Tomi also asserts that SMS alone accounted for 100 billion in revenue last year. That is as “big as total Hollywood box office, total Hollywood DVD sales and rentals, total music industry revenues and total videogaming software revenues in 2007 – combined.

If that doesn’t cause you to sit up and take notice, I don’t know what will.

What we have with mobile phones is the largest media market in the world by a long shot and a market that is continuing to grow.

So why aren’t more businesses working on their mobile strategies? To answer this question, we’ll take a closer look at both the history of the mobile phone and the parallels to the ’90s Internet expansion in future posts.

It’s a Mobile Web! We Just Don’t Realize It Yet.

Friday, February 8th, 2008

This post kicks off a multi-part series on the mobile web that previews some of the topics for my presentation next week at the Portland Web Innovators Forum.

Why do I choose to describe myself as a mobile evangelist in addition to my more practical titles of web developer and strategist? Because it’s a mobile web. Most people just don’t realize it yet.
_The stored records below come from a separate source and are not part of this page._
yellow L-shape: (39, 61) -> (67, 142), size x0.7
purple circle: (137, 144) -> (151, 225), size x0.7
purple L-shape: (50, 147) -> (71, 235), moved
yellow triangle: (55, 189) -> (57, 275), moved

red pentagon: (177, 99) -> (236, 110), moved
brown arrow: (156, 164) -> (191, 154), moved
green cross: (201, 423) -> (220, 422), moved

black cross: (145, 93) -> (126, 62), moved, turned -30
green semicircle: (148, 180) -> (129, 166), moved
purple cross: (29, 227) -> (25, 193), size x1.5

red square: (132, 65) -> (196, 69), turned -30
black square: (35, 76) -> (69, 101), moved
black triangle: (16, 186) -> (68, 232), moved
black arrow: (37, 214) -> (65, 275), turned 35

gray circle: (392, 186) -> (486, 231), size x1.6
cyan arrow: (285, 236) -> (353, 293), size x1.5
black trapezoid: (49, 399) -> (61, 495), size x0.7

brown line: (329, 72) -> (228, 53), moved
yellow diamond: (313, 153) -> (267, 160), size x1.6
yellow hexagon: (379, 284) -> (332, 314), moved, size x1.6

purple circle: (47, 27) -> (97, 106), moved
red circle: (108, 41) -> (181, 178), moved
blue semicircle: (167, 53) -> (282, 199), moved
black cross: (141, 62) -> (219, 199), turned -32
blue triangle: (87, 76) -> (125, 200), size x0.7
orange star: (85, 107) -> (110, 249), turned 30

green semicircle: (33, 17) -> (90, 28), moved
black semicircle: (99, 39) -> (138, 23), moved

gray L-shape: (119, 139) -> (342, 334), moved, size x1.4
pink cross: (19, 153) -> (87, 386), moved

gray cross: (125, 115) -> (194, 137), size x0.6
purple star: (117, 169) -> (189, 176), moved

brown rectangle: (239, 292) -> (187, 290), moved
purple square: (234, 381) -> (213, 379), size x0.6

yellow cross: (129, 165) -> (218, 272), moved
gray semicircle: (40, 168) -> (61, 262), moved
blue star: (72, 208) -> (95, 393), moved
I understand why people might ignore or dismiss the mobile web. I remember attending Web Visions a few years ago when the theme was digital convergence. I listened to a speaker paint a wonderful vision of mobile devices that were always connected and communicated to our televisions and toasters.

This wonderful mirage would fade the moment I turned on my cell phone. My phone couldn’t talk to my television. I had trouble simply getting news. The much talked about mobile web was a joke.

That was then. This is now. Or if you want to put it in other terms, that was BI (before the iPhone). This is AI—After the iPhone.

Yet, we’ve all heard the siren call of the mobile web for years. It is no wonder that people doubt whether or not the mobile web is for real this time.

That’s why I’m a mobile evangelist. We need more people spreading the word.

I believe that anyone who takes the time to understand these factors

  • the total size of the mobile market;
  • the rapid growth of the mobile market;
  • the similarities between the mobile web now and the early days of web growth; and
  • the role the iPhone plays as a harbinger of a new generation of mobile phones

will understand why Eli Harai, CEO of Sandisk, recently said, “Wireless is the mother of all markets.”

And once you understand this to be true, then you start to see the ways that this mobile transformation will challenge your business and the opportunities it presents.